Data supplied:

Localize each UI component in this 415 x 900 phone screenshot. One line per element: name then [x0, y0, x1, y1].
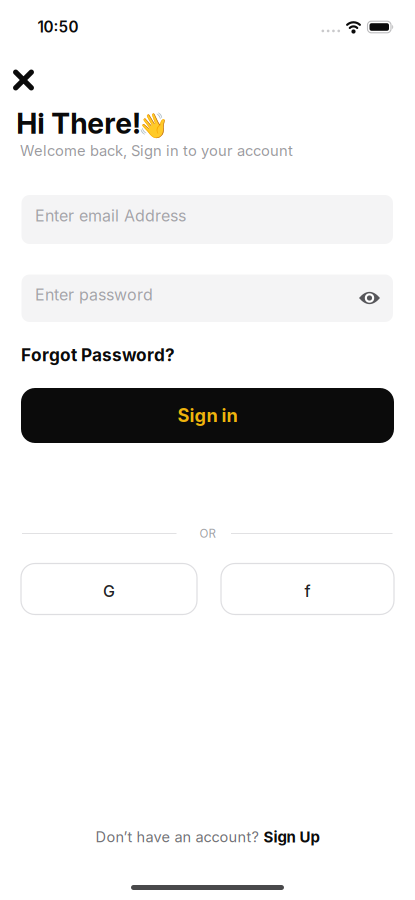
button[interactable]: Close	[13, 70, 34, 90]
staticText: Enter password	[35, 285, 153, 304]
button[interactable]: Sign in with Facebook	[221, 564, 394, 614]
staticText: Don’t have an account?	[96, 828, 258, 846]
button[interactable]: Don’t have an account?	[96, 828, 320, 846]
staticText: Hi There!	[16, 106, 141, 141]
button[interactable]: Sign in with Google	[21, 564, 197, 614]
button[interactable]: Show password	[359, 292, 380, 304]
button[interactable]: Forgot Password?	[21, 344, 175, 365]
staticText: 👋	[138, 111, 168, 140]
staticText: OR	[200, 526, 216, 540]
staticText: Sign Up	[264, 828, 320, 846]
staticText: Welcome back, Sign in to your account	[20, 142, 293, 160]
staticText: Enter email Address	[35, 206, 186, 225]
staticText: G	[103, 582, 115, 601]
staticText: 10:50	[38, 18, 78, 36]
button[interactable]: Sign in	[21, 388, 394, 443]
staticText: Forgot Password?	[21, 344, 175, 365]
staticText: f	[304, 582, 310, 601]
staticText: Sign in	[178, 404, 238, 426]
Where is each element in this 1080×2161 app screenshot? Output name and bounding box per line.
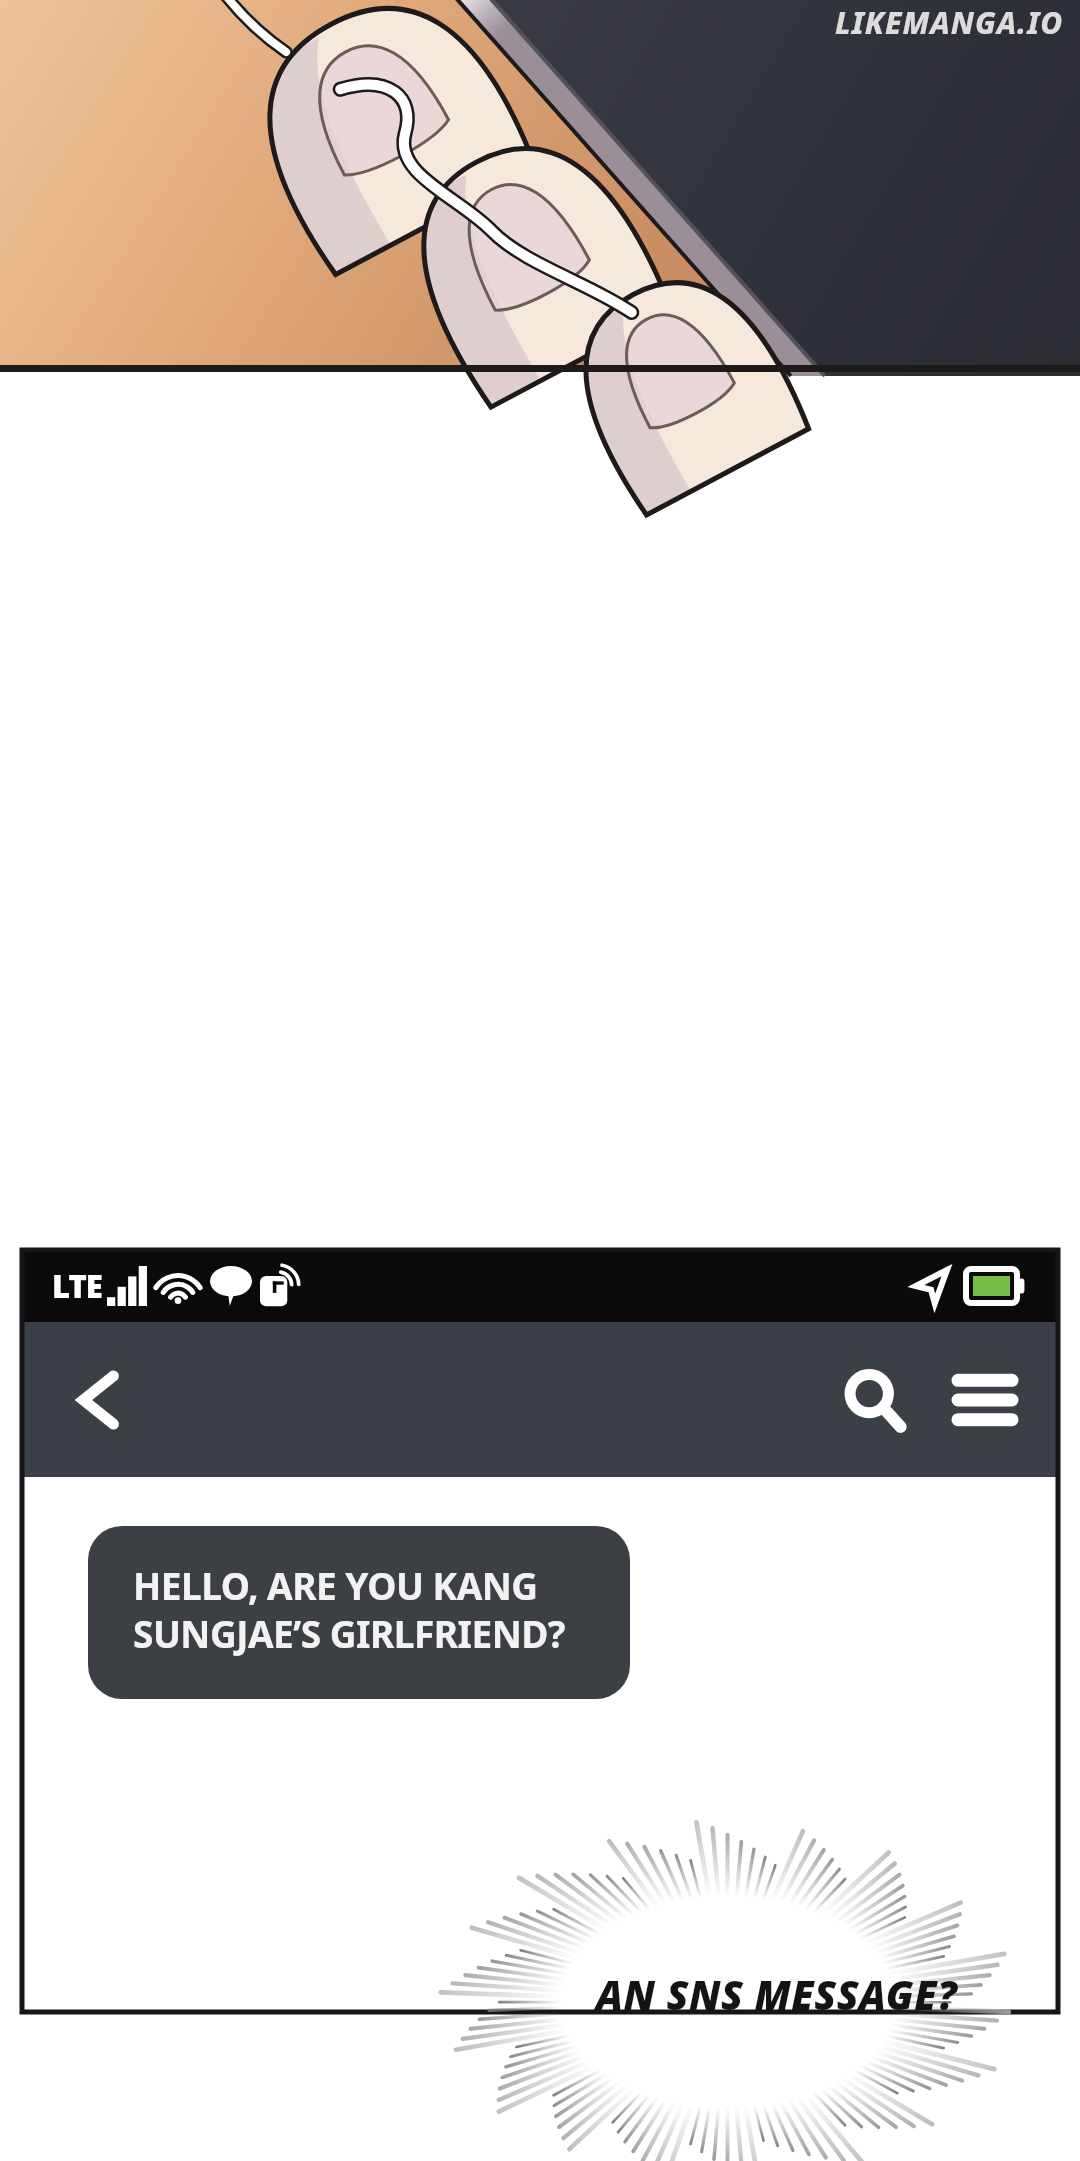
staticText: HELLO, ARE YOU KANG SUNGJAE’S GIRLFRIEND… xyxy=(133,1560,565,1659)
button[interactable]: HELLO, ARE YOU KANG SUNGJAE’S GIRLFRIEND… xyxy=(88,1526,630,1699)
button[interactable]: Search xyxy=(820,1345,930,1455)
staticText: AN SNS MESSAGE? xyxy=(596,1967,958,2021)
button[interactable]: Back xyxy=(44,1345,154,1455)
staticText: LTE xyxy=(52,1265,102,1307)
button[interactable]: Menu xyxy=(930,1345,1040,1455)
staticText: LIKEMANGA.IO xyxy=(835,2,1064,43)
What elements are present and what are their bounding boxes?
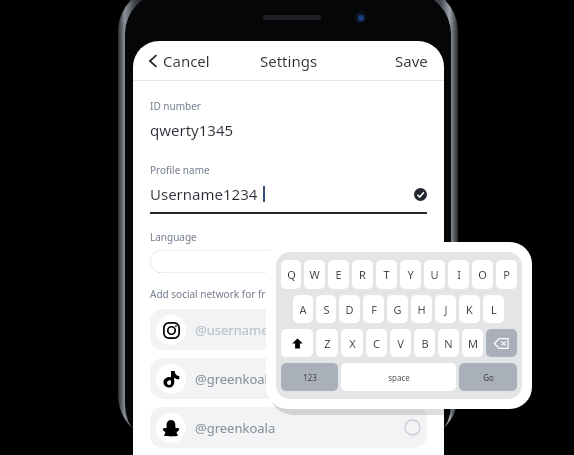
button[interactable]: K xyxy=(459,295,480,323)
button[interactable]: P xyxy=(496,260,517,289)
button[interactable]: Shift xyxy=(281,329,313,357)
staticText: W xyxy=(309,267,320,282)
staticText: J xyxy=(444,302,448,317)
staticText: @greenkoala xyxy=(195,419,276,437)
button[interactable]: M xyxy=(462,329,483,357)
staticText: C xyxy=(373,336,380,351)
button[interactable]: N xyxy=(438,329,459,357)
staticText: I xyxy=(457,267,461,282)
staticText: T xyxy=(383,267,390,282)
button[interactable]: X xyxy=(341,329,363,357)
staticText: H xyxy=(417,302,426,317)
button[interactable]: L xyxy=(483,295,504,323)
staticText: A xyxy=(299,302,307,317)
button[interactable]: Save xyxy=(391,47,432,75)
staticText: ID number xyxy=(150,99,201,113)
button[interactable]: Go xyxy=(459,363,517,391)
button[interactable]: G xyxy=(387,295,408,323)
button[interactable]: C xyxy=(366,329,387,357)
button[interactable]: Q xyxy=(281,260,301,289)
staticText: Profile name xyxy=(150,163,210,177)
button[interactable]: W xyxy=(304,260,325,289)
button[interactable]: H xyxy=(411,295,432,323)
button[interactable]: 123 xyxy=(281,363,338,391)
button[interactable]: T xyxy=(376,260,397,289)
button[interactable]: F xyxy=(363,295,384,323)
button[interactable]: @greenkoala xyxy=(150,407,427,448)
staticText: Username1234 xyxy=(150,184,258,204)
staticText: Y xyxy=(407,267,414,282)
button[interactable]: @greenkoala xyxy=(150,358,427,399)
staticText: G xyxy=(393,302,402,317)
button[interactable]: Cancel xyxy=(145,47,214,75)
staticText: Cancel xyxy=(163,51,210,71)
staticText: R xyxy=(359,267,366,282)
button[interactable]: space xyxy=(341,363,456,391)
staticText: V xyxy=(397,336,404,351)
staticText: space xyxy=(388,372,410,383)
staticText: B xyxy=(421,336,429,351)
staticText: D xyxy=(345,302,354,317)
staticText: @username xyxy=(195,321,269,339)
staticText: X xyxy=(349,336,356,351)
staticText: P xyxy=(503,267,510,282)
staticText: Settings xyxy=(260,51,318,71)
button[interactable]: Z xyxy=(316,329,338,357)
staticText: F xyxy=(371,302,377,317)
button[interactable]: Y xyxy=(400,260,421,289)
staticText: Add social network for friends xyxy=(150,287,291,301)
staticText: Save xyxy=(395,51,428,71)
button[interactable]: S xyxy=(316,295,336,323)
staticText: E xyxy=(335,267,342,282)
staticText: 123 xyxy=(303,372,317,383)
button[interactable]: A xyxy=(293,295,313,323)
staticText: M xyxy=(468,336,478,351)
staticText: O xyxy=(478,267,487,282)
staticText: L xyxy=(491,302,497,317)
staticText: qwerty1345 xyxy=(150,120,234,140)
button[interactable]: O xyxy=(472,260,493,289)
staticText: U xyxy=(430,267,439,282)
button[interactable]: Backspace xyxy=(486,329,517,357)
staticText: English xyxy=(268,254,309,270)
button[interactable]: I xyxy=(448,260,469,289)
button[interactable]: V xyxy=(390,329,411,357)
staticText: N xyxy=(444,336,453,351)
staticText: @greenkoala xyxy=(195,370,276,388)
button[interactable]: U xyxy=(424,260,445,289)
staticText: S xyxy=(323,302,330,317)
button[interactable]: D xyxy=(339,295,360,323)
staticText: Q xyxy=(287,267,296,282)
button[interactable]: J xyxy=(435,295,456,323)
button[interactable]: B xyxy=(414,329,435,357)
staticText: Go xyxy=(483,372,494,383)
staticText: K xyxy=(466,302,473,317)
staticText: Language xyxy=(150,230,197,244)
button[interactable]: R xyxy=(352,260,373,289)
button[interactable]: E xyxy=(328,260,349,289)
button[interactable]: @username xyxy=(150,309,427,350)
staticText: Z xyxy=(324,336,331,351)
button[interactable]: English xyxy=(150,250,427,273)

Assignment: Report how many lines of the entries hold the string "Save". Provide the number alone.

Exercise response: 2